Terrence Edwards in Ulaanbaatar -
A small yet bold Mongolian firm is preparing to launch a new oil enterprise in North Korea. It's an unlikely pairing, but the firm is betting it has the key ingredients to make such an unlikely gamble pay.
As Mongolia sputters away from frontier-economy status into the territory of middle-developed, Mongolian Stock Exchange-listed HBOil has hopes to tap into one of the world's last remaining true frontier markets. The company is counting on Mongolia's close relations with the neighbouring hermit kingdom to help serve as a base to launch the country's first home-grown multi-national.
"It's a big opportunity, especially having ownership in a foreign company," said Ulziisaikhan Khudree, HBOil's chief executive. Valued at just $2m, HBOil is chiefly involved in oil-waste recycling, but it has thus far found its digs at home less than fulfilling; Mongolia sports just one producing oil well and no refineries.
North Korea may mirror the potential Mongolia has in natural resources - with 24 times the reserves of South Korea and 360 varieties, according to the Korea Energy Economics Institute. A 2012 report by the Asia-Pacific-focused think tank Nautilus Institute suggests the best indicator of potential onshore production is reports from 2006 of up to 300,000 tons of crude oil a year, while Pyongyang is said to be eyeing the West Sea (the Korean name for the Yellow Sea), which is said to hold 12bn barrels of oil.
The deal will open onshore exploration, development, and production rights for HBOil via the full acquisition of Malaysian company Ninox Hydrocarbons (L) Berhad. Ninox will offer HBOil 20% in KOEC International - a joint venture with the state-owned Korea Oil Exploration Corp - as well as the option to acquire 51% of an entity with oil exploration and production rights in the Korean East Sea (internationally known as the Sea of Japan). The value of the deal has not been released, but a capital raising of $5-15m will cover the costs and also determine the acquisition of the offshore interest, according to Ninox.
Breaking the chains of energy dependence
Dependence on foreign fuel has built a strong desire in Mongolia to develop the country's own production capabilities. Petrol and diesel shortages are the norm during the summer months, when Russia typically cuts its supply, while in January 2012 Mongolia was pushed to the verge of crisis when oil prices spiked 16% overnight. Lacking in its own industries, Mongolia relies on imports to meet demand for numerous goods, including most groceries. Hikes in fuel prices therefore directly impact prices as transport costs are hit.
A key point in the deal for HBOil then is the interest it offers in the Sungri Oil Refinery at the Rason Special Economic Zone on the northeast tip of North Korea.
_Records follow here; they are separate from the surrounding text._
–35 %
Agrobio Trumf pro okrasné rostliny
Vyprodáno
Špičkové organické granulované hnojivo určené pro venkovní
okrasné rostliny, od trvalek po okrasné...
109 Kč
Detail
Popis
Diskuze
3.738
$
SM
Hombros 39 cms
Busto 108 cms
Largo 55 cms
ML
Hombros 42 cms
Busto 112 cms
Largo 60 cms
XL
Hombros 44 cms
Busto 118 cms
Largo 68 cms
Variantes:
Although the facility is under refurbishment currently, HBOil hopes it will eventually win the right to deliver all of Sungri's output to Mongolia. "From our perspective the refinery is a strategic value proposition... from HBOil's perspective, they were looking at expanding their domestic recycling business by taking it overseas and potentially looking at refineries," says Joseph Naemi, CEO of Singapore-based seller Ninox Energy.
With rail already linking Rason and Mongolia, the deal also hints at future access to North Korean ports, which would offer Mongolia's growing minerals output reach to new international markets. Currently China consumes more than 90% of the country's mineral exports, but with the giant's growth slowing, access to Japan, South Korea and India would hedge Mongolia's risks.
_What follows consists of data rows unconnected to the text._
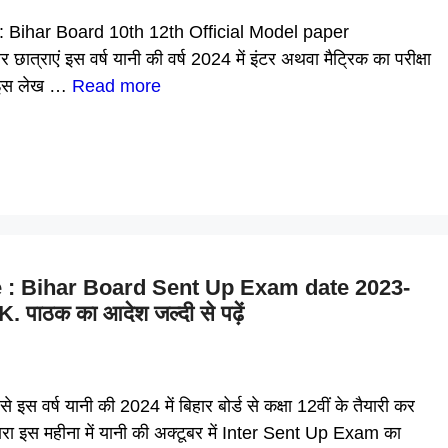
: Bihar Board 10th 12th Official Model paper
ात्राएं इस वर्ष यानी की वर्ष 2024 में इंटर अथवा मैट्रिक का परीक्षा
री इस लेख …
Read more
 : Bihar Board Sent Up Exam date 2023-
ल K.K. पाठक का आदेश जल्दी से पढ़ें
वर्ष यानी की 2024 में बिहार बोर्ड से कक्षा 12वीं के तैयारी कर
 द्वारा इस महीना में यानी की अक्टूबर में Inter Sent Up Exam का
Such a move was advised in a report published by Japan's Economic Research Institute for Northeast Asia (ERINA) last January. "Mongolia's securing of sea access to the Pacific via DPRK ports is highly strategic and could reduce its dependence on Chinese and Russian transit ports," it forecast.
Fool's errand or final frontier?
North Korea is absent from the lists of most investors due to perceptions of a regime gone rogue, the veil of mystery surrounding the governing structure, and its concerning nuclear agenda. The Eurasia Group counted North Korea as one of its top risks for 2013 for these reasons, but HBOil and Ninox say they have seen enough change to validate the move. "There's lots of foreign investment in the DPRK," says Naemi, adding industries such as tourism and telecoms to mining, where foreign investors had already made their mark.
Despite high possibilities for disruptions stemming from broken agreements and political instability, with the potential that expanded international sanctions could make it impossible to operate, neither Khudree nor Naemi appear fazed. Naemi says the companies were already in compliance with present sanctions, which he said were mostly targeted at activities related to the military and nuclear capability of North Korea.
"DPRK is neither unstable nor isolated; instead it is engaged in a complex geopolitical tension, which has become more complicated over time," Khudree insists. "HBOil takes comfort in the excellent and longstanding relationship between Mongolia and DPRK, and is confident that its planned investments are less risky than [some] that are currently being made by multinationals in certain other parts of the world."